My hostess saw my look of horror when I finally realized what had happened. She laughed. “It was really quite easy. A certain herb in the seasoning and they slept soundly. So soundly they didn’t notice that they were being killed…like stuck pigs.”
Her sisters giggled as they hauled the bodies into the cart. I was then tied to the back of the cart and my feet untied. I followed behind as we went back to the plantation. The dark procession stopped behind the large house just as the sun was beginning to rise. I could see we were near the smoke house and the kitchen area. Is this where my men, and then me, would be buried?
Exhausted, I dropped to my knees behind the cart that held the bodies of the men I was supposed to protect. “Why not just kill me, too?” I asked trying to keep the fear out of my voice. “What are you going to do?”
My hostess slapped me across the face. “Shut up, traitor. And watch.”
Her sisters were quickly unloading the cart, the bodies of my men dropping to the ground. One of the sisters poked a body and said, “This one is plump. Let’s do him first.” I cringed, knowing it was my corporal. But what did she mean, “Let’s do him first…”
I soon found out. Although he was dead, he was stripped of his clothes and his hands and feet tied together. Then two of the sisters threw a rope over a tree limb, tying one end to the rope around the body. The body was then pulled into place, hanging from the tree.
The sisters began to dress him like a deer, gutting him first, removing his organs, placing some, like his liver, on a nearby barrel. Freshly dead, the corporal’s blood pooled at the base of the tree. Flies began to gather on the carcass and one of the sisters, the youngest, worked to keep them off as another butchered.
The horror of what these women were doing was overwhelming. “Why are you doing this?” I cried out. “Why not just bury him?”
My hostess turned to me, her hands covered in blood. “Don’t you get it, Yankee? Don’t you see what you and your kind have driven us to?”
I shook my head. I didn’t want to think about what they were doing…what they had been doing. I didn’t want to think about the meal I’d eaten at their table only a few hours earlier. The thought caused my stomach to roil, the bile catching in my throat.
“Charlotte,” she said to the youngest. “Open the door to the smokehouse.”
The girl smiled and nodded. She walked over to the brick smokehouse and opened the door with a flourish. There, hanging like sides of beef and ham, were the bodies of…men, probably Sherman’s lost patrol.
“We’re not going to starve, Yankee,” my hostess said with a laugh. And then, smiling, she leaned down to me, her teeth white and pointed in the sunlight, reminding me of a snake before striking. “We have a different way of fighting the enemy and surviving.”
With that one of her sisters walked over to us. “What are we going to do with him?” she asked.

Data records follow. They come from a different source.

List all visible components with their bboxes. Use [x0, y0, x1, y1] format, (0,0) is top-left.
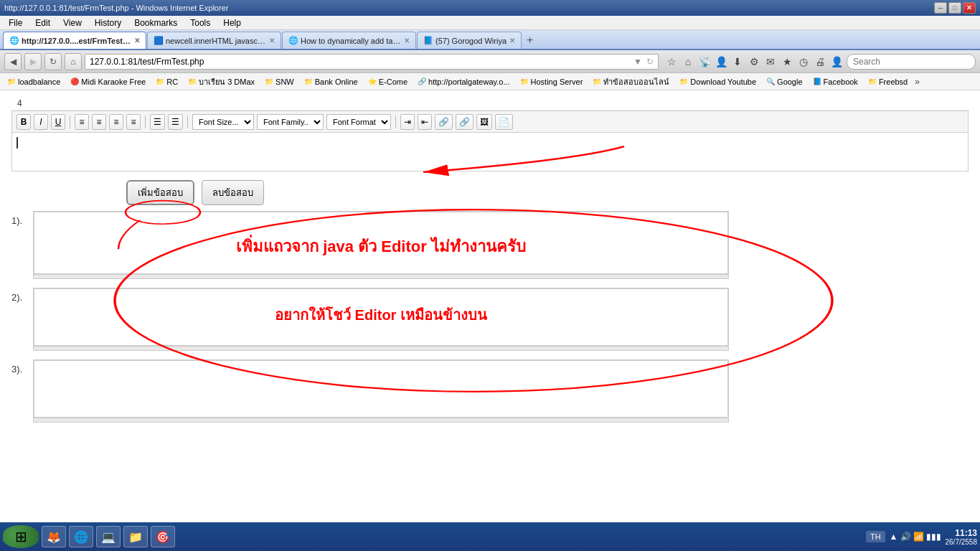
bookmark-barien[interactable]: 📁บาเรียน 3 DMax [184, 74, 259, 90]
italic-button[interactable]: I [34, 114, 48, 130]
back-button[interactable]: ◀ [4, 53, 22, 70]
question-3-content[interactable] [34, 360, 728, 418]
maximize-button[interactable]: □ [948, 2, 961, 14]
address-text: 127.0.0.1:81/test/FrmTest.php [90, 57, 633, 67]
menu-tools[interactable]: Tools [184, 17, 216, 29]
hist-icon[interactable]: ◷ [796, 56, 811, 67]
print-icon[interactable]: 🖨 [813, 56, 827, 67]
address-icons: ▼ ↻ [633, 57, 654, 67]
taskbar-app-firefox[interactable]: 🦊 [42, 526, 66, 547]
justify-button[interactable]: ≡ [126, 114, 141, 130]
indent-button[interactable]: ⇥ [400, 114, 415, 130]
bookmark-freebsd[interactable]: 📁Freebsd [864, 76, 912, 88]
search-input[interactable] [847, 54, 976, 70]
tab-4[interactable]: 📘 (57) Gorogod Wiriya ✕ [417, 32, 522, 49]
font-format-select[interactable]: Font Format [326, 114, 391, 130]
bookmark-hosting[interactable]: 📁Hosting Server [516, 76, 588, 88]
address-bar[interactable]: 127.0.0.1:81/test/FrmTest.php ▼ ↻ [85, 54, 659, 70]
taskbar-app-ie[interactable]: 🌐 [69, 526, 93, 547]
question-1-content[interactable]: เพิ่มแถวจาก java ตัว Editor ไม่ทำงานครับ [34, 212, 728, 274]
bookmark-youtube[interactable]: 📁Download Youtube [675, 76, 760, 88]
close-button[interactable]: ✕ [963, 2, 976, 14]
editor-input-area[interactable] [11, 132, 969, 171]
tools-icon2[interactable]: ⚙ [747, 56, 761, 67]
taskbar-app-other[interactable]: 🎯 [151, 526, 175, 547]
taskbar-left: ⊞ 🦊 🌐 💻 📁 🎯 [3, 525, 175, 548]
add-question-button[interactable]: เพิ่มข้อสอบ [126, 180, 194, 205]
menu-view[interactable]: View [57, 17, 88, 29]
align-right-button[interactable]: ≡ [109, 114, 123, 130]
star-bk-icon: ⭐ [368, 77, 377, 85]
question-2-content[interactable]: อยากให้โชว์ Editor เหมือนข้างบน [34, 288, 728, 346]
question-1-resize[interactable] [34, 274, 728, 278]
tab-3[interactable]: 🌐 How to dynamically add table r... ✕ [282, 32, 416, 49]
mail-icon[interactable]: ✉ [763, 56, 778, 67]
menu-help[interactable]: Help [217, 17, 247, 29]
start-button[interactable]: ⊞ [3, 525, 39, 548]
tab-2[interactable]: 🟦 newcell.innerHTML javascri... ✕ [147, 32, 281, 49]
tab-1-close[interactable]: ✕ [134, 37, 140, 44]
bookmark-midi[interactable]: 🔴Midi Karaoke Free [66, 76, 150, 88]
fav-icon[interactable]: ★ [780, 56, 794, 67]
bookmark-ecome[interactable]: ⭐E-Come [364, 76, 412, 88]
question-2-container: 2). อยากให้โชว์ Editor เหมือนข้างบน [11, 288, 969, 354]
rss-icon[interactable]: 📡 [697, 56, 712, 67]
source-button[interactable]: 📄 [495, 114, 513, 130]
bookmark-facebook[interactable]: 📘Facebook [809, 76, 862, 88]
menu-file[interactable]: File [3, 17, 28, 29]
star-icon[interactable]: ☆ [664, 56, 679, 67]
bookmark-snw[interactable]: 📁SNW [260, 76, 298, 88]
new-tab-button[interactable]: + [522, 32, 537, 49]
question-3-resize[interactable] [34, 418, 728, 422]
bookmarks-more-button[interactable]: » [915, 77, 920, 87]
list-ol-button[interactable]: ☰ [168, 114, 183, 130]
main-page: 4 B I U ≡ ≡ ≡ ≡ ☰ ☰ Font Size... [0, 90, 980, 449]
tab-2-close[interactable]: ✕ [269, 37, 275, 44]
tray-arrow-icon[interactable]: ▲ [890, 532, 898, 542]
forward-button[interactable]: ▶ [24, 53, 42, 70]
home-icon2[interactable]: ⌂ [681, 56, 695, 67]
volume-icon[interactable]: 🔊 [900, 532, 911, 542]
system-tray-icons: ▲ 🔊 📶 ▮▮▮ [890, 532, 941, 542]
system-clock[interactable]: 11:13 26/7/2558 [946, 528, 978, 546]
question-2-resize[interactable] [34, 346, 728, 350]
bookmark-google[interactable]: 🔍Google [762, 76, 806, 88]
bookmark-exam[interactable]: 📁ทำข้อสอบออนไลน์ [588, 74, 674, 90]
user2-icon[interactable]: 👤 [829, 56, 844, 67]
align-left-button[interactable]: ≡ [75, 114, 89, 130]
tab-3-close[interactable]: ✕ [404, 37, 410, 44]
menu-history[interactable]: History [89, 17, 127, 29]
search-bk-icon: 🔍 [766, 77, 775, 85]
home-button[interactable]: ⌂ [65, 53, 82, 70]
tab-1[interactable]: 🌐 http://127.0.0....est/FrmTest.php ✕ [3, 32, 146, 49]
bookmark-rc[interactable]: 📁RC [151, 76, 182, 88]
font-family-select[interactable]: Font Family.. [257, 114, 324, 130]
clock-time: 11:13 [946, 528, 978, 538]
fb-icon: 📘 [813, 77, 821, 85]
bookmark-portal[interactable]: 🔗http://portalgateway.o... [413, 76, 514, 88]
reload-button[interactable]: ↻ [44, 53, 62, 70]
separator-1 [70, 116, 70, 128]
unlink-button[interactable]: 🔗 [456, 114, 473, 130]
underline-button[interactable]: U [51, 114, 65, 130]
bookmark-loadbalance[interactable]: 📁loadbalance [3, 76, 65, 88]
user-icon[interactable]: 👤 [714, 56, 728, 67]
network-icon[interactable]: 📶 [913, 532, 924, 542]
separator-4 [395, 116, 396, 128]
menu-bookmarks[interactable]: Bookmarks [128, 17, 183, 29]
tab-4-close[interactable]: ✕ [509, 37, 515, 44]
outdent-button[interactable]: ⇤ [418, 114, 432, 130]
delete-question-button[interactable]: ลบข้อสอบ [202, 180, 264, 205]
bookmark-bank[interactable]: 📁Bank Online [300, 76, 362, 88]
font-size-select[interactable]: Font Size... [192, 114, 254, 130]
image-button[interactable]: 🖼 [476, 114, 492, 130]
link-button[interactable]: 🔗 [435, 114, 453, 130]
taskbar-app-computer[interactable]: 💻 [96, 526, 121, 547]
minimize-button[interactable]: ─ [934, 2, 947, 14]
bold-button[interactable]: B [17, 114, 31, 130]
align-center-button[interactable]: ≡ [92, 114, 106, 130]
download-icon[interactable]: ⬇ [730, 56, 745, 67]
menu-edit[interactable]: Edit [29, 17, 56, 29]
list-ul-button[interactable]: ☰ [150, 114, 165, 130]
taskbar-app-explorer[interactable]: 📁 [123, 526, 148, 547]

“I’ve been thinking about that, Gertie. I think we let him live. I think we let him go back to his army.” There were gasps of disbelief.

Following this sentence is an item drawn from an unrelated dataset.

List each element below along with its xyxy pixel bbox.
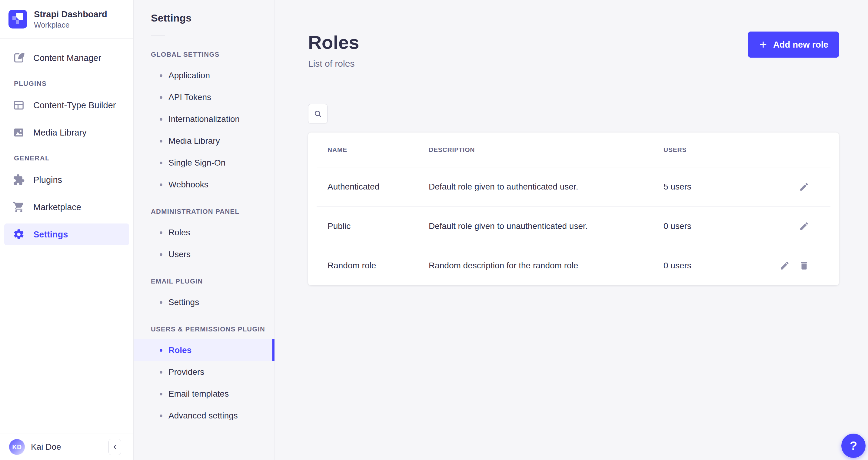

She shook her head. “Listen to me. We know we’re not the only plantation doing this, especially here in Georgia. Maybe it’s time the Yankees know that they may be living off our land, but we’re living off them. Maybe it’s time they know what their war has driven us poor women folk to do…” The last was said in a small, pitiful voice and then she laughed, her sisters joining her.

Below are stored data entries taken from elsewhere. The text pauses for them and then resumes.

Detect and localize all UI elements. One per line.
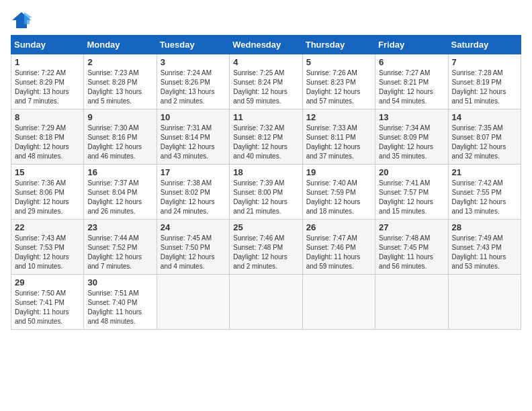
header-monday: Monday — [84, 36, 157, 54]
day-number: 7 — [452, 57, 517, 67]
logo — [11, 11, 35, 30]
calendar-cell: 30Sunrise: 7:51 AM Sunset: 7:40 PM Dayli… — [84, 275, 157, 330]
day-number: 8 — [15, 112, 80, 122]
day-number: 28 — [452, 222, 517, 232]
calendar-cell: 25Sunrise: 7:46 AM Sunset: 7:48 PM Dayli… — [230, 220, 302, 275]
day-number: 24 — [161, 222, 226, 232]
day-detail: Sunrise: 7:41 AM Sunset: 7:57 PM Dayligh… — [379, 179, 444, 216]
header-sunday: Sunday — [11, 36, 84, 54]
calendar-cell — [375, 275, 448, 330]
calendar-week-row: 1Sunrise: 7:22 AM Sunset: 8:29 PM Daylig… — [11, 54, 521, 109]
header-tuesday: Tuesday — [157, 36, 229, 54]
day-detail: Sunrise: 7:40 AM Sunset: 7:59 PM Dayligh… — [306, 179, 371, 216]
calendar-cell: 20Sunrise: 7:41 AM Sunset: 7:57 PM Dayli… — [375, 165, 448, 220]
day-detail: Sunrise: 7:45 AM Sunset: 7:50 PM Dayligh… — [161, 234, 226, 271]
day-number: 22 — [15, 222, 80, 232]
day-number: 18 — [233, 167, 298, 177]
calendar-cell: 21Sunrise: 7:42 AM Sunset: 7:55 PM Dayli… — [448, 165, 521, 220]
day-detail: Sunrise: 7:42 AM Sunset: 7:55 PM Dayligh… — [452, 179, 517, 216]
day-detail: Sunrise: 7:36 AM Sunset: 8:06 PM Dayligh… — [15, 179, 80, 216]
calendar-week-row: 8Sunrise: 7:29 AM Sunset: 8:18 PM Daylig… — [11, 109, 521, 165]
day-detail: Sunrise: 7:49 AM Sunset: 7:43 PM Dayligh… — [452, 234, 517, 271]
day-number: 26 — [306, 222, 371, 232]
calendar-cell: 3Sunrise: 7:24 AM Sunset: 8:26 PM Daylig… — [157, 54, 229, 109]
calendar-table: SundayMondayTuesdayWednesdayThursdayFrid… — [11, 35, 521, 330]
day-detail: Sunrise: 7:50 AM Sunset: 7:41 PM Dayligh… — [15, 289, 80, 326]
day-number: 4 — [233, 57, 298, 67]
day-detail: Sunrise: 7:48 AM Sunset: 7:45 PM Dayligh… — [379, 234, 444, 271]
page-header — [11, 11, 521, 30]
day-detail: Sunrise: 7:24 AM Sunset: 8:26 PM Dayligh… — [161, 68, 226, 106]
day-number: 14 — [452, 112, 517, 122]
day-number: 12 — [306, 112, 371, 122]
day-number: 29 — [15, 277, 80, 287]
calendar-cell — [302, 275, 375, 330]
day-number: 30 — [87, 277, 152, 287]
day-detail: Sunrise: 7:44 AM Sunset: 7:52 PM Dayligh… — [87, 234, 152, 271]
calendar-cell: 11Sunrise: 7:32 AM Sunset: 8:12 PM Dayli… — [230, 109, 302, 165]
calendar-week-row: 15Sunrise: 7:36 AM Sunset: 8:06 PM Dayli… — [11, 165, 521, 220]
day-detail: Sunrise: 7:39 AM Sunset: 8:00 PM Dayligh… — [233, 179, 298, 216]
day-number: 19 — [306, 167, 371, 177]
day-number: 2 — [87, 57, 152, 67]
calendar-cell: 7Sunrise: 7:28 AM Sunset: 8:19 PM Daylig… — [448, 54, 521, 109]
day-number: 11 — [233, 112, 298, 122]
svg-marker-1 — [24, 12, 32, 24]
calendar-cell: 12Sunrise: 7:33 AM Sunset: 8:11 PM Dayli… — [302, 109, 375, 165]
calendar-cell — [448, 275, 521, 330]
day-detail: Sunrise: 7:37 AM Sunset: 8:04 PM Dayligh… — [87, 179, 152, 216]
day-detail: Sunrise: 7:43 AM Sunset: 7:53 PM Dayligh… — [15, 234, 80, 271]
day-number: 21 — [452, 167, 517, 177]
calendar-cell: 15Sunrise: 7:36 AM Sunset: 8:06 PM Dayli… — [11, 165, 84, 220]
calendar-cell: 9Sunrise: 7:30 AM Sunset: 8:16 PM Daylig… — [84, 109, 157, 165]
day-detail: Sunrise: 7:47 AM Sunset: 7:46 PM Dayligh… — [306, 234, 371, 271]
calendar-cell — [157, 275, 229, 330]
day-number: 17 — [161, 167, 226, 177]
day-detail: Sunrise: 7:29 AM Sunset: 8:18 PM Dayligh… — [15, 124, 80, 161]
logo-icon — [11, 11, 32, 30]
day-detail: Sunrise: 7:23 AM Sunset: 8:28 PM Dayligh… — [87, 68, 152, 106]
day-number: 13 — [379, 112, 444, 122]
day-number: 25 — [233, 222, 298, 232]
day-number: 27 — [379, 222, 444, 232]
calendar-cell: 19Sunrise: 7:40 AM Sunset: 7:59 PM Dayli… — [302, 165, 375, 220]
calendar-cell: 26Sunrise: 7:47 AM Sunset: 7:46 PM Dayli… — [302, 220, 375, 275]
calendar-cell: 27Sunrise: 7:48 AM Sunset: 7:45 PM Dayli… — [375, 220, 448, 275]
day-detail: Sunrise: 7:27 AM Sunset: 8:21 PM Dayligh… — [379, 68, 444, 106]
day-number: 23 — [87, 222, 152, 232]
calendar-cell: 4Sunrise: 7:25 AM Sunset: 8:24 PM Daylig… — [230, 54, 302, 109]
calendar-cell: 18Sunrise: 7:39 AM Sunset: 8:00 PM Dayli… — [230, 165, 302, 220]
calendar-cell: 14Sunrise: 7:35 AM Sunset: 8:07 PM Dayli… — [448, 109, 521, 165]
day-number: 10 — [161, 112, 226, 122]
day-number: 1 — [15, 57, 80, 67]
calendar-cell: 6Sunrise: 7:27 AM Sunset: 8:21 PM Daylig… — [375, 54, 448, 109]
calendar-cell: 22Sunrise: 7:43 AM Sunset: 7:53 PM Dayli… — [11, 220, 84, 275]
day-number: 20 — [379, 167, 444, 177]
calendar-cell: 16Sunrise: 7:37 AM Sunset: 8:04 PM Dayli… — [84, 165, 157, 220]
calendar-cell: 17Sunrise: 7:38 AM Sunset: 8:02 PM Dayli… — [157, 165, 229, 220]
calendar-cell: 28Sunrise: 7:49 AM Sunset: 7:43 PM Dayli… — [448, 220, 521, 275]
calendar-cell: 2Sunrise: 7:23 AM Sunset: 8:28 PM Daylig… — [84, 54, 157, 109]
day-detail: Sunrise: 7:33 AM Sunset: 8:11 PM Dayligh… — [306, 124, 371, 161]
calendar-cell: 1Sunrise: 7:22 AM Sunset: 8:29 PM Daylig… — [11, 54, 84, 109]
day-number: 16 — [87, 167, 152, 177]
calendar-cell — [230, 275, 302, 330]
calendar-cell: 13Sunrise: 7:34 AM Sunset: 8:09 PM Dayli… — [375, 109, 448, 165]
calendar-week-row: 22Sunrise: 7:43 AM Sunset: 7:53 PM Dayli… — [11, 220, 521, 275]
calendar-header-row: SundayMondayTuesdayWednesdayThursdayFrid… — [11, 36, 521, 54]
day-number: 9 — [87, 112, 152, 122]
day-detail: Sunrise: 7:51 AM Sunset: 7:40 PM Dayligh… — [87, 289, 152, 326]
day-detail: Sunrise: 7:25 AM Sunset: 8:24 PM Dayligh… — [233, 68, 298, 106]
day-number: 6 — [379, 57, 444, 67]
calendar-cell: 10Sunrise: 7:31 AM Sunset: 8:14 PM Dayli… — [157, 109, 229, 165]
day-detail: Sunrise: 7:46 AM Sunset: 7:48 PM Dayligh… — [233, 234, 298, 271]
calendar-cell: 5Sunrise: 7:26 AM Sunset: 8:23 PM Daylig… — [302, 54, 375, 109]
day-detail: Sunrise: 7:22 AM Sunset: 8:29 PM Dayligh… — [15, 68, 80, 106]
calendar-cell: 8Sunrise: 7:29 AM Sunset: 8:18 PM Daylig… — [11, 109, 84, 165]
day-detail: Sunrise: 7:30 AM Sunset: 8:16 PM Dayligh… — [87, 124, 152, 161]
day-detail: Sunrise: 7:35 AM Sunset: 8:07 PM Dayligh… — [452, 124, 517, 161]
header-friday: Friday — [375, 36, 448, 54]
day-detail: Sunrise: 7:31 AM Sunset: 8:14 PM Dayligh… — [161, 124, 226, 161]
calendar-cell: 23Sunrise: 7:44 AM Sunset: 7:52 PM Dayli… — [84, 220, 157, 275]
day-detail: Sunrise: 7:32 AM Sunset: 8:12 PM Dayligh… — [233, 124, 298, 161]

I called her name and she turned to me. “Last night? Supper?” I didn’t want to ask but I had to know…
Her laughter mixed with that of her four sisters and I had my answer.
I went back to my general with the unbelievable story. I was deemed crazy, scared in my mind and heart. General Sherman, grateful for my contribution during the long war, secured a discharge for me and I went to live with family in a Northern State.
The south burned.
But I learned years later that the sisters’ plantation home had been spared while ones around them were destroyed.
Maybe the General didn’t think I was crazy after all.